NC State football knew it had good receivers coming into the 2018 season. Junior Kelvin Harmon, redshirt junior Jakobi Meyers and graduate Stephen Louis figured to be one of the best starting trios in the country. However, they’ve rarely been on the field in full health at the same time.
What’s perhaps a bit more surprising is how good the team’s backup receivers have been, with redshirt freshman Thayer Thomas, sophomore Emeka Emezie and redshirt sophomore C.J. Riley also having strong starts to the season.
“I think it’s definitely challenging [for defenses],” head coach Dave Doeren said. “You can’t look at one guy and say, ‘We’re going to take [Harmon] out of the game.’ You can do that, but you’re going to suffer on the other side.”
That “suffering on the other side” is exactly what’s happened to opposing secondaries this year. Week one, with Louis injured and Harmon covered effectively by James Madison, Meyers had a monster game with a career-high 14 catches for 161 yards, and Riley chipped in with four catches for 45 yards and a score.
Week two, with Meyers out due to injury, Thomas had a huge game out of the slot with nine catches for 114 yards and a touchdown. In the past two weeks, Emezie has combined for 11 catches for 159 yards and two scores.
Not to be forgotten, after week one Harmon has again been a matchup headache for defensive coordinators, and leads the team on the season with 24 catches for 406 yards and a touchdown.
And the result of those four games? Four wins for the Wolfpack.
“It definitely feels good that any given game anybody can go off,” Harmon said. “[Emezie] one week, [Meyers] one week, [Thomas], me, [Riley], [Louis]. Just having a lot of options out here for [graduate quarterback Ryan Finley]. Even [redshirt sophomore Cary Angeline] at tight end had a big day.”
Indeed, in his second game with the Pack after sitting out the first three weeks (one game against West Virginia was postponed) under the NCAA’s transfer rules, Angeline scored his first touchdown Sunday. The six-foot-seven tight end’s emergence gives Finley a possible seven weapons in the passing game that can be rotated in and out.
“That’s just part of our offense,” Finley said after Saturday’s 35-21 win over Virginia. “We are balanced and I think we attacked pretty balanced today, which was good to see. Some great catches by some of our guys in the end zone.”

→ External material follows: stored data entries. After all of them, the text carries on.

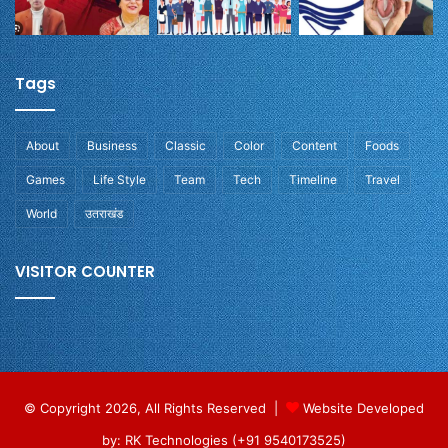
Tags
About
Business
Classic
Color
Content
Foods
Games
Life Style
Team
Tech
Timeline
Travel
World
उतराखंड
VISITOR COUNTER
© Copyright 2026, All Rights Reserved |
Website Developed
by: RK Technologies (+91 9540173525)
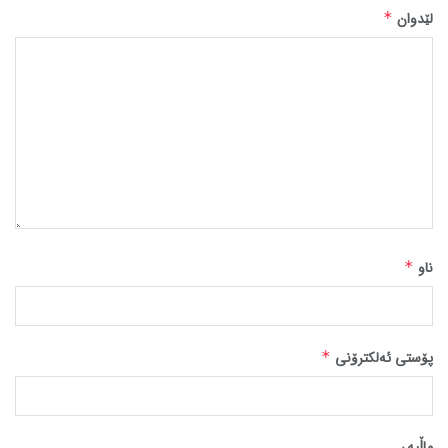
لێدوان
*
ناو
*
پۆستی ئەلکترۆنی
*
ماڵپه‌ڕ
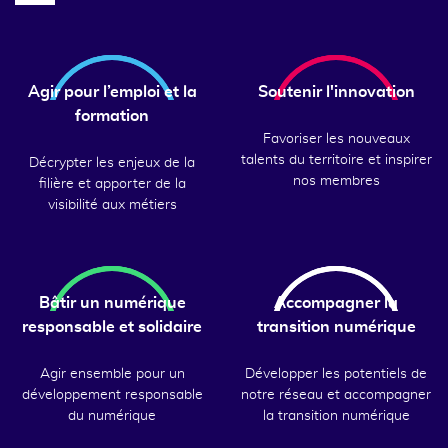
Agir pour l’emploi et la
Soutenir l'innovation
formation
Favoriser les nouveaux
talents du territoire et inspirer
Décrypter les enjeux de la
nos membres
filière et apporter de la
visibilité aux métiers
Bâtir un numérique
Accompagner la
responsable et solidaire
transition numérique
Agir ensemble pour un
Développer les potentiels de
développement responsable
notre réseau et accompagner
du numérique
la transition numérique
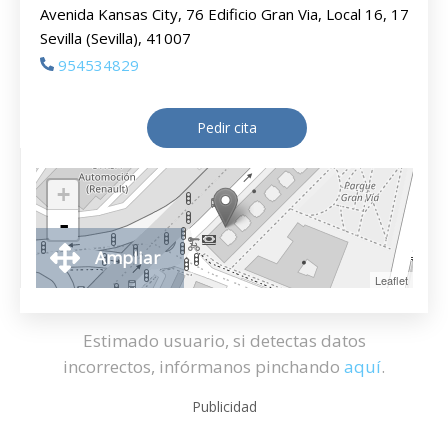
Avenida Kansas City, 76 Edificio Gran Via, Local 16, 17
Sevilla (Sevilla), 41007
954534829
Pedir cita
+
-
Ampliar
Leaflet
Estimado usuario, si detectas datos
incorrectos, infórmanos pinchando
aquí
.
Publicidad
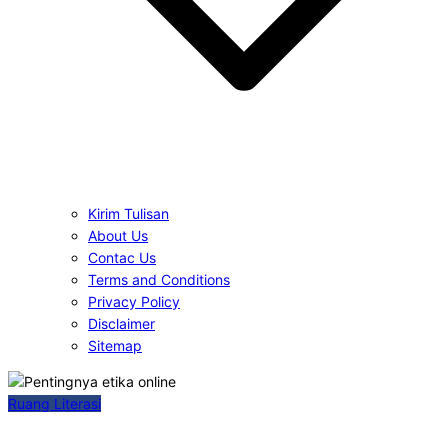
Kirim Tulisan
About Us
Contac Us
Terms and Conditions
Privacy Policy
Disclaimer
Sitemap
Ruang Literasi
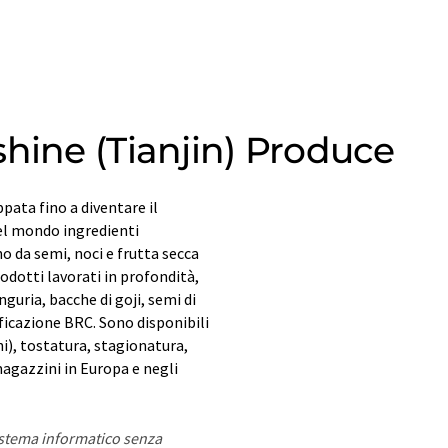
hine (Tianjin) Produce
pata fino a diventare il
nel mondo ingredienti
no da semi, noci e frutta secca
odotti lavorati in profondità,
anguria, bacche di goji, semi di
ificazione BRC. Sono disponibili
i), tostatura, stagionatura,
agazzini in Europa e negli
sistema informatico senza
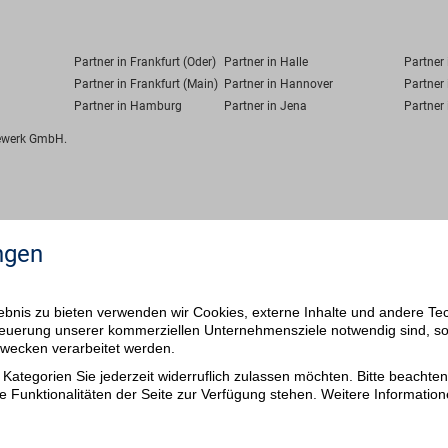
Partner in Frankfurt (Oder)
Partner in Halle
Partner
Partner in Frankfurt (Main)
Partner in Hannover
Partner 
Partner in Hamburg
Partner in Jena
Partner 
fewerk GmbH.
ngen
bnis zu bieten verwenden wir Cookies, externe Inhalte und andere Te
 Steuerung unserer kommerziellen Unternehmensziele notwendig sind, s
ezwecken verarbeitet werden.
Kategorien Sie jederzeit widerruflich zulassen möchten. Bitte beachten 
e Funktionalitäten der Seite zur Verfügung stehen. Weitere Information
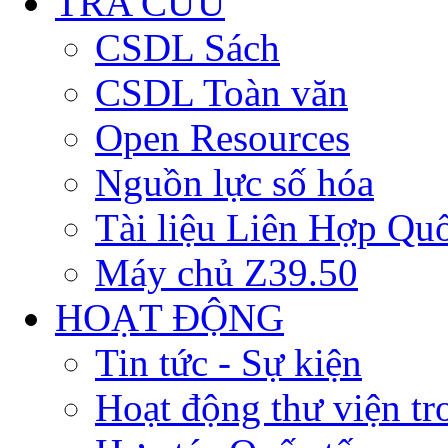
TRA CỨU
CSDL Sách
CSDL Toàn văn
Open Resources
Nguồn lực số hóa
Tài liệu Liên Hợp Qu
Máy chủ Z39.50
HOẠT ĐỘNG
Tin tức - Sự kiện
Hoạt động thư viện t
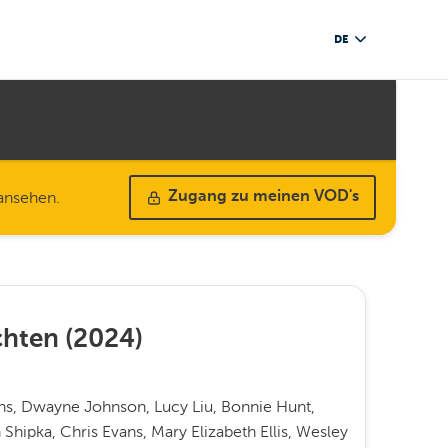
DE
 ansehen.
Zugang zu meinen VOD's
chten
(
2024
)
ons, Dwayne Johnson, Lucy Liu, Bonnie Hunt,
n Shipka, Chris Evans, Mary Elizabeth Ellis, Wesley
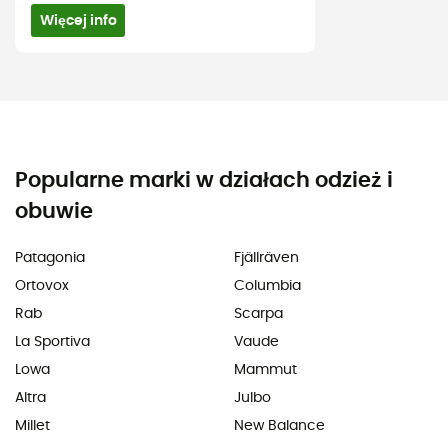
Więcej info
Popularne marki w działach odzież i
obuwie
Patagonia
Fjällräven
Ortovox
Columbia
Rab
Scarpa
La Sportiva
Vaude
Lowa
Mammut
Altra
Julbo
Millet
New Balance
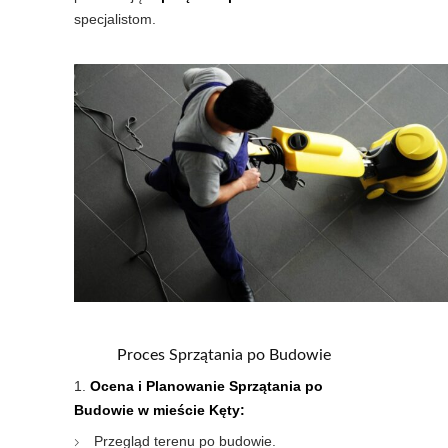
specjalistom.
Proces Sprzątania po Budowie
Ocena i Planowanie Sprzątania po
Budowie w mieście Kęty:
Przegląd terenu po budowie.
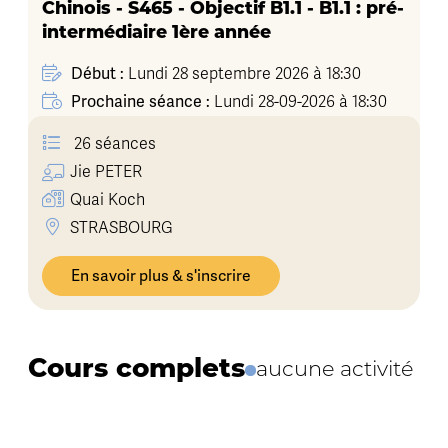
Chinois - S465 - Objectif B1.1 - B1.1 : pré-
intermédiaire 1ère année
Début :
Lundi 28 septembre 2026 à 18:30
Prochaine séance :
Lundi 28-09-2026 à 18:30
26 séances
Jie
PETER
Quai Koch
STRASBOURG
En savoir plus & s'inscrire
Cours complets
aucune activité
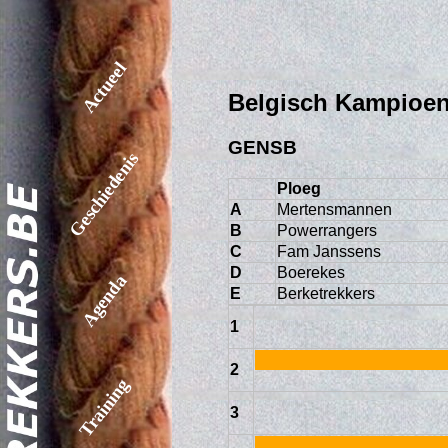
Actueel
Belgisch Kampioe
GENSB
Geschiedenis
Ploeg
A
Mertensmannen
B
Powerrangers
C
Fam Janssens
D
Boerekes
Agenda
E
Berketrekkers
1
2
Training
3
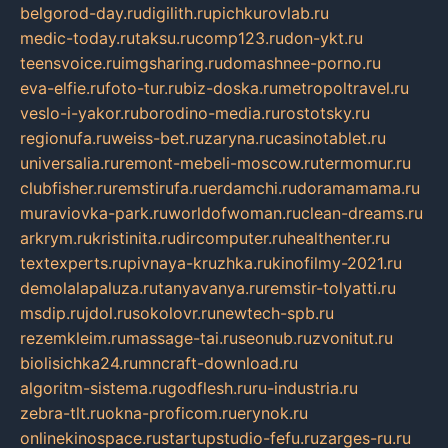
belgorod-day.ru
digilith.ru
pichkurovlab.ru
medic-today.ru
taksu.ru
comp123.ru
don-ykt.ru
teensvoice.ru
imgsharing.ru
domashnee-porno.ru
eva-elfie.ru
foto-tur.ru
biz-doska.ru
metropoltravel.ru
veslo-i-yakor.ru
borodino-media.ru
rostotsky.ru
regionufa.ru
weiss-bet.ru
zaryna.ru
casinotablet.ru
universalia.ru
remont-mebeli-moscow.ru
termomur.ru
clubfisher.ru
remstirufa.ru
erdamchi.ru
doramamama.ru
muraviovka-park.ru
worldofwoman.ru
clean-dreams.ru
arkrym.ru
kristinita.ru
dircomputer.ru
healthenter.ru
textexperts.ru
pivnaya-kruzhka.ru
kinofilmy-2021.ru
demolalapaluza.ru
tanyavanya.ru
remstir-tolyatti.ru
msdip.ru
jdol.ru
sokolovr.ru
newtech-spb.ru
rezemkleim.ru
massage-tai.ru
seonub.ru
zvonitut.ru
biolisichka24.ru
mncraft-download.ru
algoritm-sistema.ru
godflesh.ru
ru-industria.ru
zebra-tlt.ru
okna-proficom.ru
erynok.ru
onlinekinospace.ru
startupstudio-fefu.ru
zarges-ru.ru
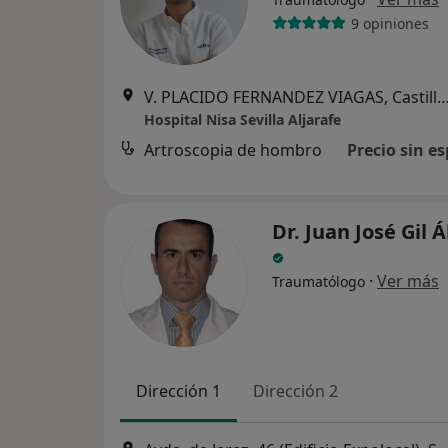
9 opiniones
V. PLACIDO FERNANDEZ VIAGAS, Castilleja de l
Hospital Nisa Sevilla Aljarafe
Artroscopia de hombro
Precio sin es
Dr. Juan José Gil 
·
Ver más
Traumatólogo
Dirección 1
Dirección 2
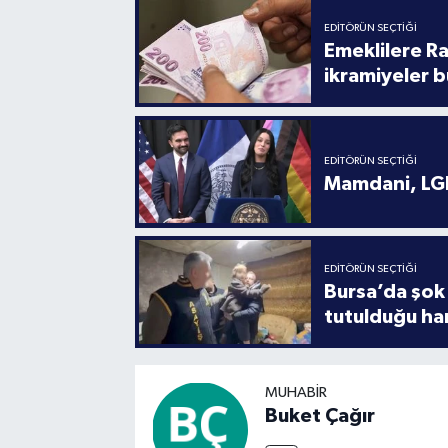
EDITÖRÜN SEÇTIĞI
Emeklilere R
ikramiyeler b
EDITÖRÜN SEÇTIĞI
Mamdani, LGB
EDITÖRÜN SEÇTIĞI
Bursa’da şok 
tutulduğu ha
MUHABIR
Buket Çağır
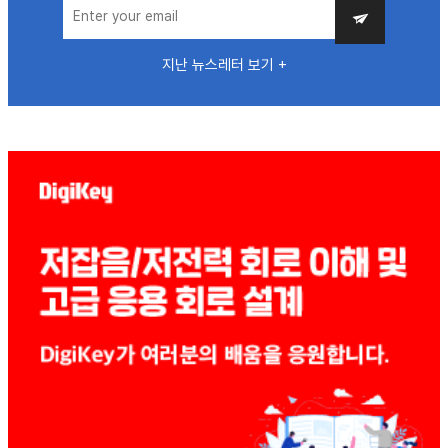
지난 뉴스레터 보기 +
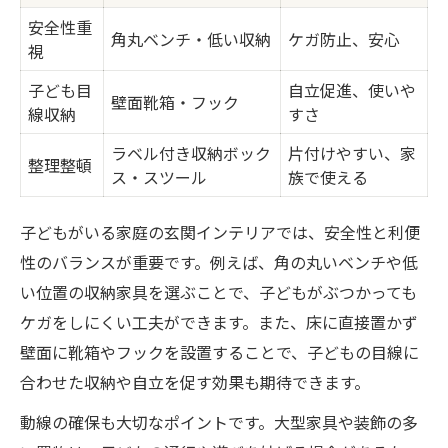
安全性重
角丸ベンチ・低い収納
ケガ防止、安心
視
子ども目
自立促進、使いや
壁面靴箱・フック
線収納
すさ
ラベル付き収納ボック
片付けやすい、家
整理整頓
ス・スツール
族で使える
子どもがいる家庭の玄関インテリアでは、安全性と利便
性のバランスが重要です。例えば、角の丸いベンチや低
い位置の収納家具を選ぶことで、子どもがぶつかっても
ケガをしにくい工夫ができます。また、床に直接置かず
壁面に靴箱やフックを設置することで、子どもの目線に
合わせた収納や自立を促す効果も期待できます。
動線の確保も大切なポイントです。大型家具や装飾の多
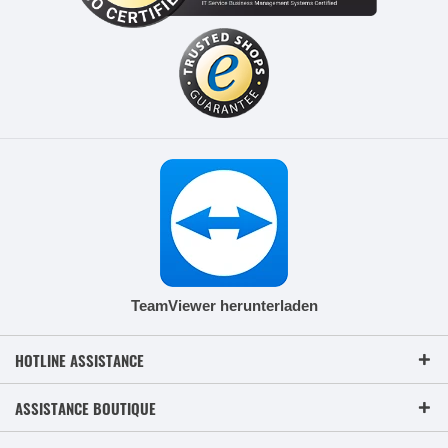
TeamViewer herunterladen
HOTLINE ASSISTANCE
ASSISTANCE BOUTIQUE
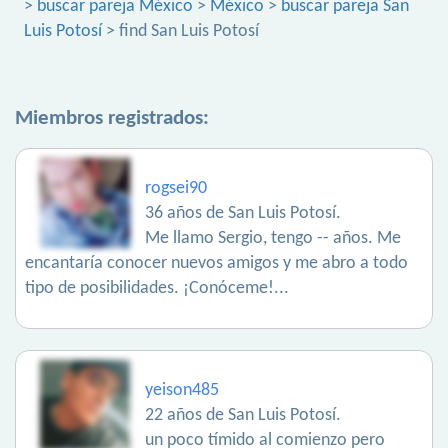
>
buscar pareja México
>
México
>
buscar pareja San
Luis Potosí
> find San Luis Potosí
Miembros registrados:
rogsei90
36 años de San Luis Potosí.
Me llamo Sergio, tengo -- años. Me
encantaría conocer nuevos amigos y me abro a todo
tipo de posibilidades. ¡Conóceme!...
yeison485
22 años de San Luis Potosí.
un poco tímido al comienzo pero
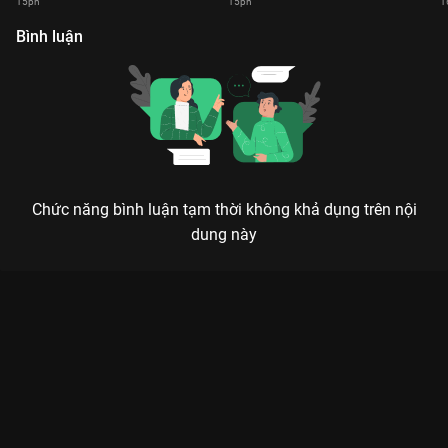
15ph
15ph
1
Bình luận
Chức năng bình luận tạm thời không khả dụng trên nội
dung này
Xem Tập 20 RNM Focus Cam - 36 Tập của Việt Nam có sự
tham gia của . Thuộc thể loại: TV show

Even if an opposing defense manages to take all the pass catchers on the field out of play, a new threat emerged during the Pack’s ACC opener. The run game had struggled through three games, but got going Saturday.
Freshman Ricky Person, making his return after two weeks out due to a hamstring injury, carried the rock 14 times for 108 yards, and showed off the speed and elusiveness that made him a coveted recruit.
“Now that we’re running the ball more effectively, it makes it even more challenging, I would say, for a defense,” Doeren said. “We had to prove that we could do that and we did today. That obviously helps, when you can rush the football like that, 176 yards and they had less than 100 yards rushing. That’s a pretty good day.”
With Person’s breakout, NC State’s offense is, simply put, firing on all cylinders. If the defense can continue to back that up the way it has so far this season, with a good chunk of the rest of the ACC faltering, the Pack could be just getting started on its path to a banner year.